# Putting Harness on Puppy?



## BeeKay (Jul 11, 2015)

So Ludo will be 12 weeks old tomorrow. I plan to start taking him out for short walks soon just around my neighborhood. We also will be going to puppy playtime this week. I've been trying to get him used to wearing a harness and having the leash on him as well. The thing is, trying to get the harness on him is painful!! Lots of biting and broken skin! I need some advice on how to get the harness on him without pain. When I do finally get it on him he bites at it. He actually got his bottom jaw stuck in the harness at one point from biting it. I've tried treats to lure him away but he's way more interested in the harness. So I need some advice on how to teach this guy how to be still and let me put the harness on and not bite at it the entire time he's wearing it.

Thanks!


----------



## Shell (Oct 19, 2009)

What type of harness?


----------



## BeeKay (Jul 11, 2015)

Its a step-in harness I believe with the back clip.


----------



## Lillith (Feb 16, 2016)

When I trained Ralphie to wear a backpack I put it on him, buckled it really quick, gave him some treats, and then took it off really quick. I repeated this a few times. He rolled over and stared at it, but no biting, and he learned pretty quickly that the backpack means long walks and lots of treats! I also just let him walk around the house with it for a while. Granted, he was 6 months old at the time and he may have worn a harness at his previous owner's.


----------



## BeeKay (Jul 11, 2015)

Lillith said:


> When I trained Ralphie to wear a backpack I put it on him, buckled it really quick, gave him some treats, and then took it off really quick. I repeated this a few times. He rolled over and stared at it, but no biting, and he learned pretty quickly that the backpack means long walks and lots of treats! I also just let him walk around the house with it for a while. Granted, he was 6 months old at the time and he may have worn a harness at his previous owner's.

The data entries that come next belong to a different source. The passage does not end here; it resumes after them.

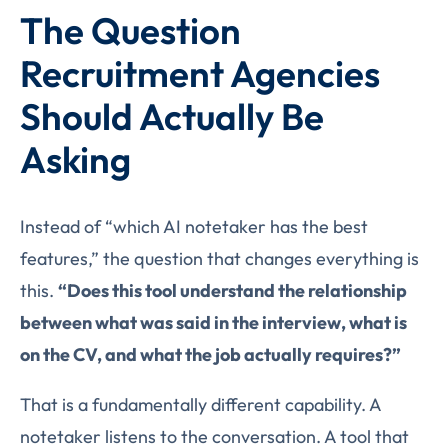
The Question
Recruitment Agencies
Should Actually Be
Asking
Instead of “which AI notetaker has the best
features,” the question that changes everything is
this.
“Does this tool understand the relationship
between what was said in the interview, what is
on the CV, and what the job actually requires?”
That is a fundamentally different capability. A
notetaker listens to the conversation. A tool that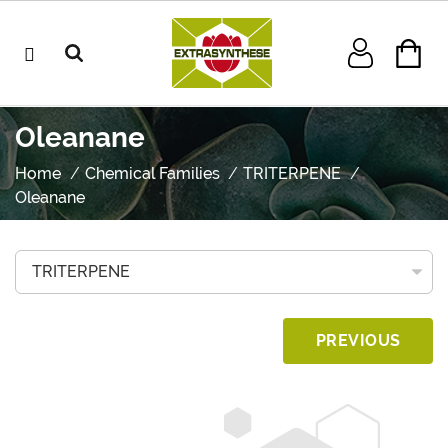
Oleanane
Home
Chemical Families
TRITERPENE
Oleanane
PREVIOUS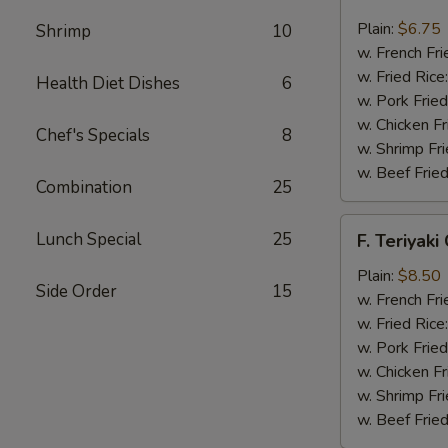
Fried
Scallop
Plain:
$6.75
Shrimp
10
(12)
w. French Fri
w. Fried Rice
Health Diet Dishes
6
w. Pork Fried
w. Chicken Fr
Chef's Specials
8
w. Shrimp Fri
w. Beef Fried
Combination
25
F.
Lunch Special
25
F. Teriyaki
Teriyaki
Chicken
Plain:
$8.50
Side Order
15
(6)
w. French Fri
w. Fried Rice
w. Pork Fried
w. Chicken Fr
w. Shrimp Fri
w. Beef Fried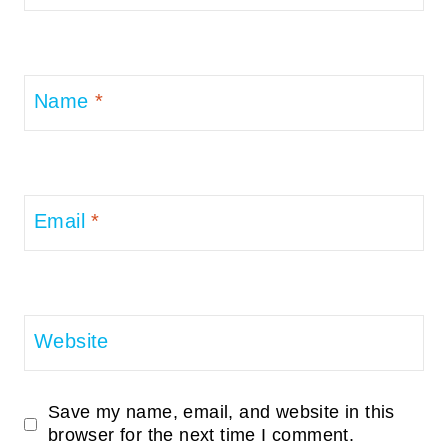
Name
*
Email
*
Website
Save my name, email, and website in this
browser for the next time I comment.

Trying to put it on him results in him biting the crap out of me the entire time. When I finally do get it on him he just bites at it he is more interested in the harness than any treats I have.


----------



## Lillith (Feb 16, 2016)

BeeKay said:


> Trying to put it on him results in him biting the crap out of me the entire time. When I finally do get it on him he just bites at it he is more interested in the harness than any treats I have.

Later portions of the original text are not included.